W. T. Grant Co. v. Uneeda Doll Co.

Eager, J.

(dissenting). I would affirm. Very definitely, on the face of the complaint, the cause pleaded is one for indemnification in the event that in the future there is a recovery against the plaintiff in the pending action brought against it on behalf of the injured infant, but, as appears from the complaint, a cause for indemnification has not yet accrued. As an action based on such a cause, it is premature and not maintainable. (See Corbetta Constr. Co. v. Driscoll Co., 17 A D 2d 176, 180; City of Rochester v. Campbell, 123 N. Y. 405, 413; Satta v. City of New York, 272 App. Div. 782; Van Schaick v. Burney, 145 Misc. 887. 888, affd. 237 App. Div. 812.)

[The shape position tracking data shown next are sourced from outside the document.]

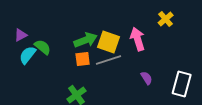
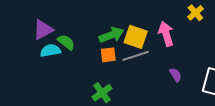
purple triangle: (21, 35) -> (43, 30), size x1.5
cyan semicircle: (28, 55) -> (50, 51), turned 42

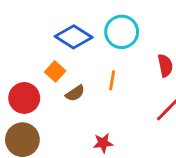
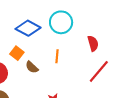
brown semicircle: (75, 93) -> (32, 67), turned 80

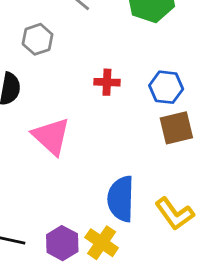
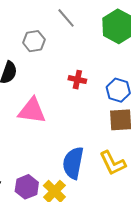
pink triangle: (51, 136) -> (32, 111), turned -44
yellow L-shape: (174, 214) -> (113, 163), moved

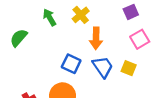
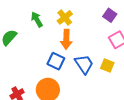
purple square: (131, 12) -> (110, 15), turned -32
orange arrow: (96, 38) -> (66, 39), moved

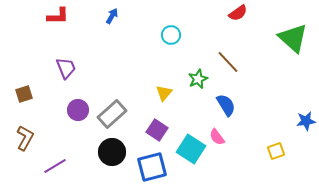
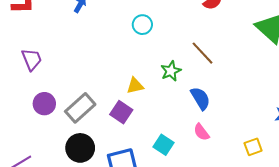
yellow triangle: (164, 93) -> (135, 86), turned 36
purple square: (157, 130) -> (121, 112), moved
pink semicircle: (217, 137) -> (201, 132), moved
cyan square: (191, 149) -> (163, 145), size x0.7

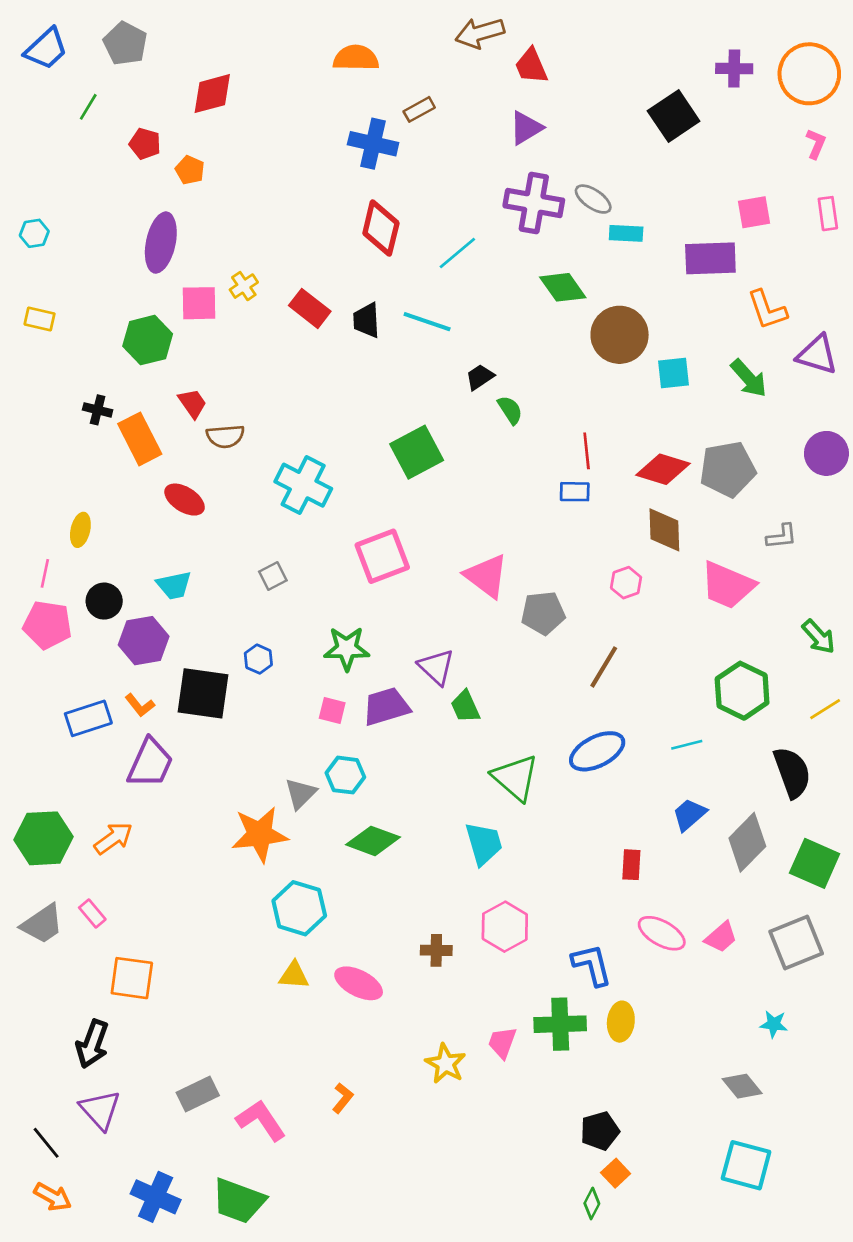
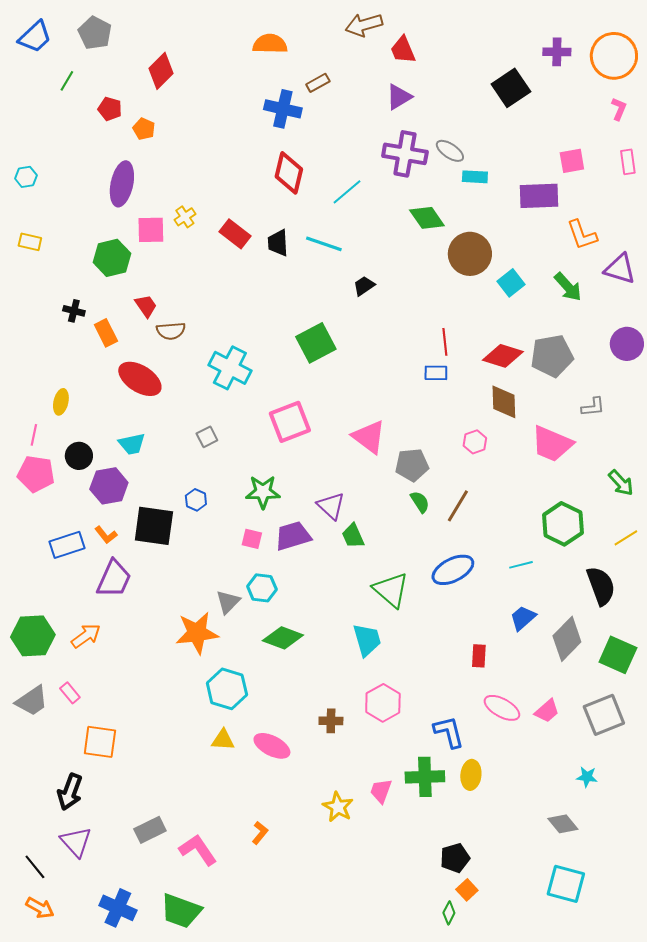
red diamond: (212, 94) -> (161, 71), turned -30
cyan square: (674, 373) -> (511, 283), turned -32
green semicircle: (510, 410) -> (420, 502), moved
orange rectangle: (140, 439) -> (106, 333), size x0.7
red ellipse: (185, 500) -> (140, 379), size x1.4

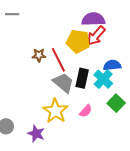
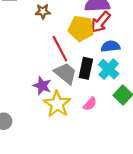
brown star: (39, 55) -> (43, 11), moved
blue semicircle: (112, 65) -> (110, 46), moved
purple star: (36, 134) -> (42, 86), moved

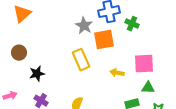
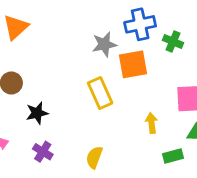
gray star: (84, 26) -> (104, 44), turned 30
yellow arrow: (117, 73) -> (152, 123), moved, turned 72

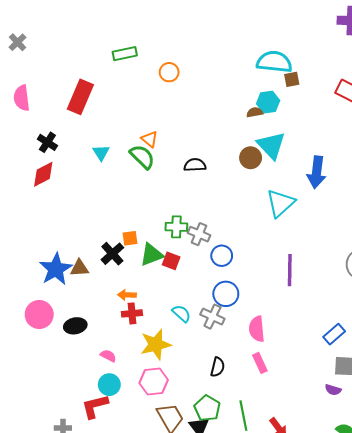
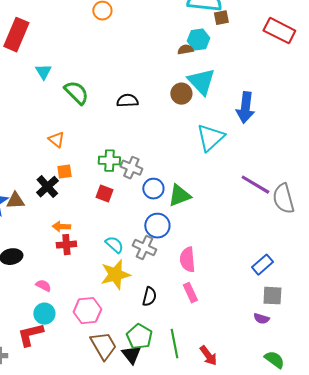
orange triangle: (150, 139) -> (56, 140), moved
cyan triangle: (101, 153) -> (43, 72), moved
green triangle: (152, 255) -> (179, 196), moved
purple line: (290, 270) -> (255, 185), moved, turned -60
yellow star: (156, 344) -> (115, 275), moved

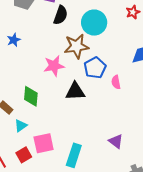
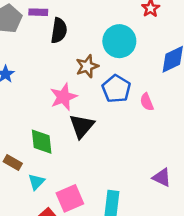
cyan circle: (94, 23) -> (119, 41), moved
brown star: (76, 46) -> (87, 66), size x0.7
black triangle: (75, 91) -> (82, 126), moved, turned -35

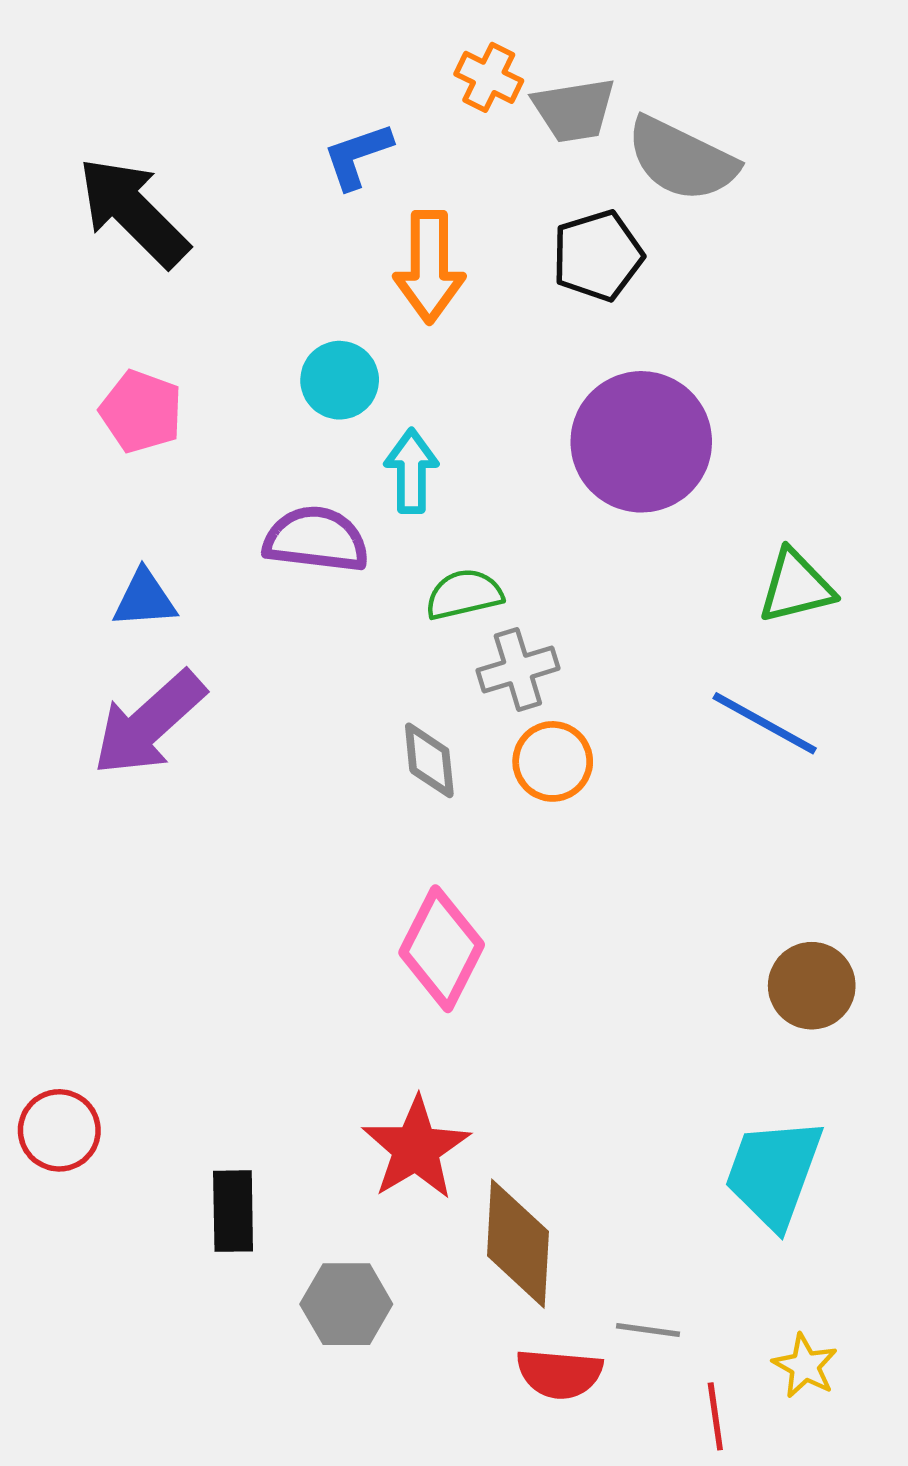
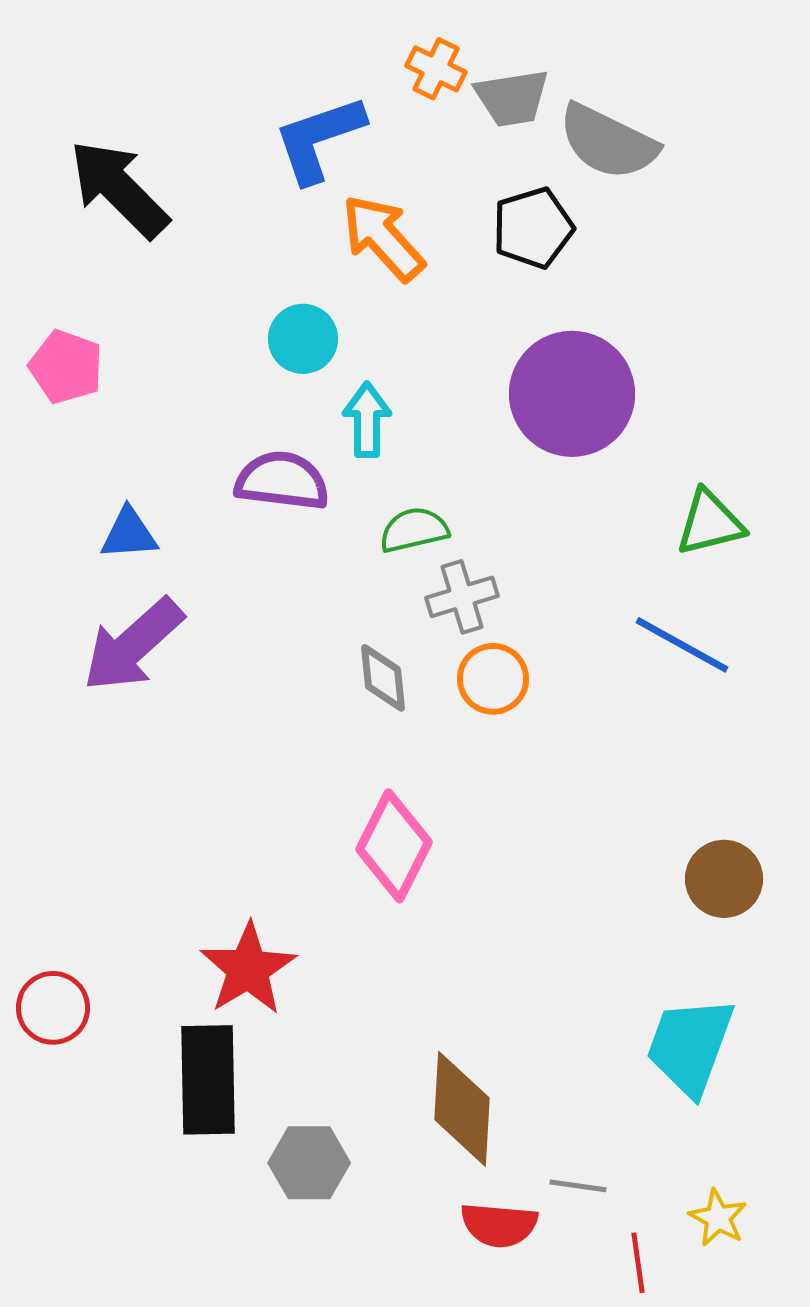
blue L-shape: (358, 156) -> (319, 139), size x1.5
orange arrow: (429, 267) -> (383, 238), turned 138
pink pentagon: (141, 412) -> (66, 367), moved
red star: (416, 1148) -> (248, 969), moved
black rectangle: (233, 1211) -> (208, 1080), size x1.5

The mandate under the Civil Practice Law and Rules for liberal construction of pleadings and the provisions therein authorizing the statement of causes of action hypothetically cannot save this complaint. (CPLR, rule 3014.) Even on the basis of a most liberal construction, the complaint may not be sustained as one stating a cause of action for a presently existing breach of warranty. The complaint was not framed for this purpose; and, in any event, there is no proper allegation of such a breach nor is there any proper allegation of damage flowing from such a breach.

Nor may the complaint be sustained as within the permissible area of hypothetical pleading. Rather than the proper example of the hypothetical pleading of a presently existing cause, the claim pleaded here is made dependent upon a future event which may or may not happen. To allow an action to be instituted upon such a claim runs counter to the fundamental principles barring actions upon unmatured claims. (See 1 C. J. S., Actions, § 127.) There are statutory exceptions authorizing hypothetical cross claims and third-party claims in a properly maintainable action (see CPLR, §§ 1007, 3019, subd. [b]) but I know of no statute providing for an independent action on an unmatured claim over. Furthermore, an independent action based on such a claim would be required to be held in abeyance and, thus, is at variance with our statutes and rules providing for the expeditious and orderly processing of actions for trial and disposal.

*365Bbeitel, J. P., McNally, Stevens and Steueb, JJ., concur in Per Curiam opinion; Eageb, J., dissents in opinion.

Order and judgment reversed, upon the law, the facts and in the exercise of discretion, with costs to appellant, and the motion to dismiss the complaint denied.